Page 47
You were made to be ours.
The kings continued questioning my mother, but their voices blurred into a murmur at the edges of my mind.
You were made to be ours.
My insides recoiled. I didn’t know what to do with that information. I was my own person. Wasn’t I?
I had never questioned that before. If I wasn’t, I would have bowed to my stepmother’s wishes and married Patriarch Meallán. Allowed him to use my body no matter how much it hurt, in the pathetic hope of birthing three children before I turned thirty.
But I hadn’t. I had forged ahead, alone.
And the kings liked that about me. My defiance had endeared them right away. My stubborn refusal to bow to the path set for me was a point of intrigue.

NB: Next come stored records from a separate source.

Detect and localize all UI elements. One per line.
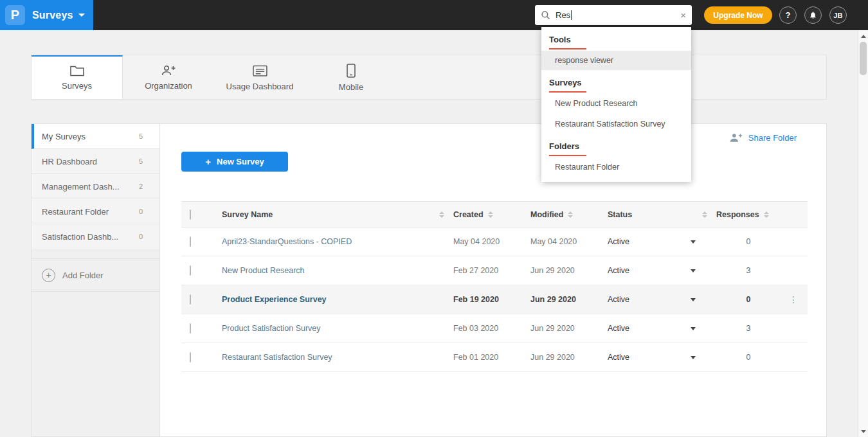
sort-icon[interactable] — [568, 211, 573, 218]
tab-organization[interactable]: Organization — [123, 55, 214, 99]
row-checkbox[interactable] — [190, 294, 191, 305]
scroll-up-arrow-icon[interactable] — [858, 31, 868, 40]
created-date: Feb 03 2020 — [453, 324, 530, 333]
sidebar-item-management-dashboard[interactable]: Management Dash... 2 — [32, 174, 159, 199]
survey-name-link[interactable]: New Product Research — [222, 266, 305, 275]
search-input[interactable]: Res × — [535, 5, 692, 25]
folder-icon — [70, 65, 84, 76]
suggestion-response-viewer[interactable]: response viewer — [541, 51, 691, 70]
modified-date: May 04 2020 — [530, 237, 608, 246]
tab-label: Surveys — [62, 81, 92, 91]
main-nav-tabs: Surveys Organization Usage Dashboard Mob… — [31, 55, 827, 100]
help-button[interactable]: ? — [779, 6, 797, 24]
page-scrollbar[interactable] — [858, 30, 868, 437]
tab-mobile[interactable]: Mobile — [305, 55, 397, 99]
folders-sidebar: My Surveys 5 HR Dashboard 5 Management D… — [32, 124, 160, 436]
sort-icon[interactable] — [702, 211, 707, 218]
folder-label: My Surveys — [42, 132, 86, 141]
status-value: Active — [608, 324, 629, 333]
search-icon — [541, 10, 550, 20]
plus-circle-icon: + — [42, 269, 55, 282]
tab-usage-dashboard[interactable]: Usage Dashboard — [214, 55, 305, 99]
scrollbar-thumb[interactable] — [860, 42, 867, 75]
dropdown-section-surveys: Surveys — [541, 70, 691, 93]
responses-count: 3 — [716, 324, 781, 333]
share-folder-button[interactable]: Share Folder — [729, 133, 797, 143]
survey-name-link[interactable]: Product Experience Survey — [222, 295, 327, 304]
table-header-row: Survey Name Created Modified Status Resp… — [181, 201, 808, 227]
sidebar-item-satisfaction-dashboard[interactable]: Satisfaction Dashb... 0 — [32, 224, 159, 249]
status-dropdown-caret-icon[interactable] — [691, 240, 696, 244]
status-value: Active — [608, 237, 629, 246]
brand-logo: P — [5, 5, 25, 25]
text-cursor — [571, 10, 572, 20]
survey-name-link[interactable]: Product Satisfaction Survey — [222, 324, 321, 333]
table-row: Product Satisfaction Survey Feb 03 2020 … — [181, 314, 808, 343]
folder-label: Management Dash... — [42, 182, 120, 192]
folder-count: 0 — [139, 233, 143, 240]
tab-label: Mobile — [339, 82, 363, 92]
dropdown-section-tools: Tools — [541, 27, 691, 49]
user-avatar[interactable]: JB — [829, 6, 847, 24]
header-survey-name[interactable]: Survey Name — [213, 210, 453, 219]
question-mark-icon: ? — [786, 10, 791, 20]
header-modified[interactable]: Modified — [530, 210, 608, 219]
status-dropdown-caret-icon[interactable] — [691, 298, 696, 301]
responses-count: 0 — [716, 237, 781, 246]
sort-icon[interactable] — [764, 211, 769, 218]
header-responses[interactable]: Responses — [716, 210, 781, 219]
top-bar: P Surveys Res × Upgrade Now ? JB — [0, 0, 868, 30]
survey-name-link[interactable]: Restaurant Satisfaction Survey — [222, 353, 332, 362]
created-date: Feb 19 2020 — [453, 295, 530, 304]
status-dropdown-caret-icon[interactable] — [691, 327, 696, 330]
new-survey-button[interactable]: + New Survey — [181, 152, 288, 172]
header-created[interactable]: Created — [453, 210, 530, 219]
survey-name-link[interactable]: April23-StandarQuestions - COPIED — [222, 237, 352, 246]
folder-count: 2 — [139, 183, 143, 190]
row-checkbox[interactable] — [190, 352, 191, 362]
folder-count: 0 — [139, 208, 143, 215]
sidebar-item-restaurant-folder[interactable]: Restaurant Folder 0 — [32, 199, 159, 224]
row-checkbox[interactable] — [190, 236, 191, 247]
row-checkbox[interactable] — [190, 265, 191, 276]
sidebar-item-hr-dashboard[interactable]: HR Dashboard 5 — [32, 149, 159, 174]
add-folder-button[interactable]: + Add Folder — [32, 258, 159, 292]
bell-icon — [809, 11, 817, 19]
created-date: Feb 27 2020 — [453, 266, 530, 275]
sort-icon[interactable] — [488, 211, 493, 218]
status-dropdown-caret-icon[interactable] — [691, 269, 696, 272]
header-status[interactable]: Status — [608, 210, 716, 219]
sort-icon[interactable] — [439, 211, 444, 218]
dashboard-icon — [253, 65, 267, 77]
scroll-down-arrow-icon[interactable] — [858, 427, 868, 436]
folder-label: Satisfaction Dashb... — [42, 232, 118, 242]
share-folder-label: Share Folder — [748, 133, 797, 143]
suggestion-restaurant-folder[interactable]: Restaurant Folder — [541, 157, 691, 177]
select-all-checkbox[interactable] — [190, 210, 191, 220]
created-date: May 04 2020 — [453, 237, 530, 246]
row-menu-kebab-icon[interactable]: ⋮ — [781, 294, 808, 305]
product-title: Surveys — [32, 10, 73, 21]
header-checkbox-cell — [181, 210, 213, 219]
main-content-card: My Surveys 5 HR Dashboard 5 Management D… — [31, 123, 827, 437]
surveys-panel: Share Folder + New Survey Survey Name Cr… — [160, 124, 826, 436]
add-folder-label: Add Folder — [62, 271, 104, 280]
tab-surveys[interactable]: Surveys — [32, 55, 123, 99]
table-row: April23-StandarQuestions - COPIED May 04… — [181, 227, 808, 256]
status-dropdown-caret-icon[interactable] — [691, 356, 696, 359]
status-value: Active — [608, 266, 629, 275]
smartphone-icon — [347, 64, 356, 78]
folder-label: HR Dashboard — [42, 157, 97, 166]
row-checkbox[interactable] — [190, 323, 191, 334]
responses-count: 0 — [716, 295, 781, 304]
suggestion-new-product-research[interactable]: New Product Research — [541, 94, 691, 113]
responses-count: 0 — [716, 353, 781, 362]
clear-search-icon[interactable]: × — [680, 10, 686, 20]
sidebar-item-my-surveys[interactable]: My Surveys 5 — [32, 124, 159, 149]
responses-count: 3 — [716, 266, 781, 275]
suggestion-restaurant-satisfaction-survey[interactable]: Restaurant Satisfaction Survey — [541, 114, 691, 134]
upgrade-now-button[interactable]: Upgrade Now — [704, 6, 772, 24]
product-switcher[interactable]: P Surveys — [0, 0, 93, 30]
chevron-down-icon — [78, 13, 85, 17]
notifications-button[interactable] — [804, 6, 822, 24]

But if I were made for them, my entire development influenced by the soulbond, then this was the path set for me. I hadn’t escaped it at all.
It explained too much. I had no overwhelming urge to share my thoughts with any other Azarasian. Luc and Jules weren’t just ordinary vampires, they were the Conqueror and the Butcher. I had found them petrifying even before I knew that, but my terror hadn’t dissuaded my interest. The rush I felt for them had been instant and surprising.
I hadn’t experienced that desire with any human man. I think I would’ve been instantly intrigued even without the influence of magic, but the kings had been interested in me, too. That had never made any sense. I wasn’t ugly, but I wasn’t a great beauty, not one who could ensnare a vampire with a single glance.
An attraction rune on its own couldn’t do that. Karra had knowingly entered her soulbond, intending to seduce the Beast King. The magic had helped her lure Azaras to her the moment she was in his proximity, but I hadn’t tried to seduce the kings.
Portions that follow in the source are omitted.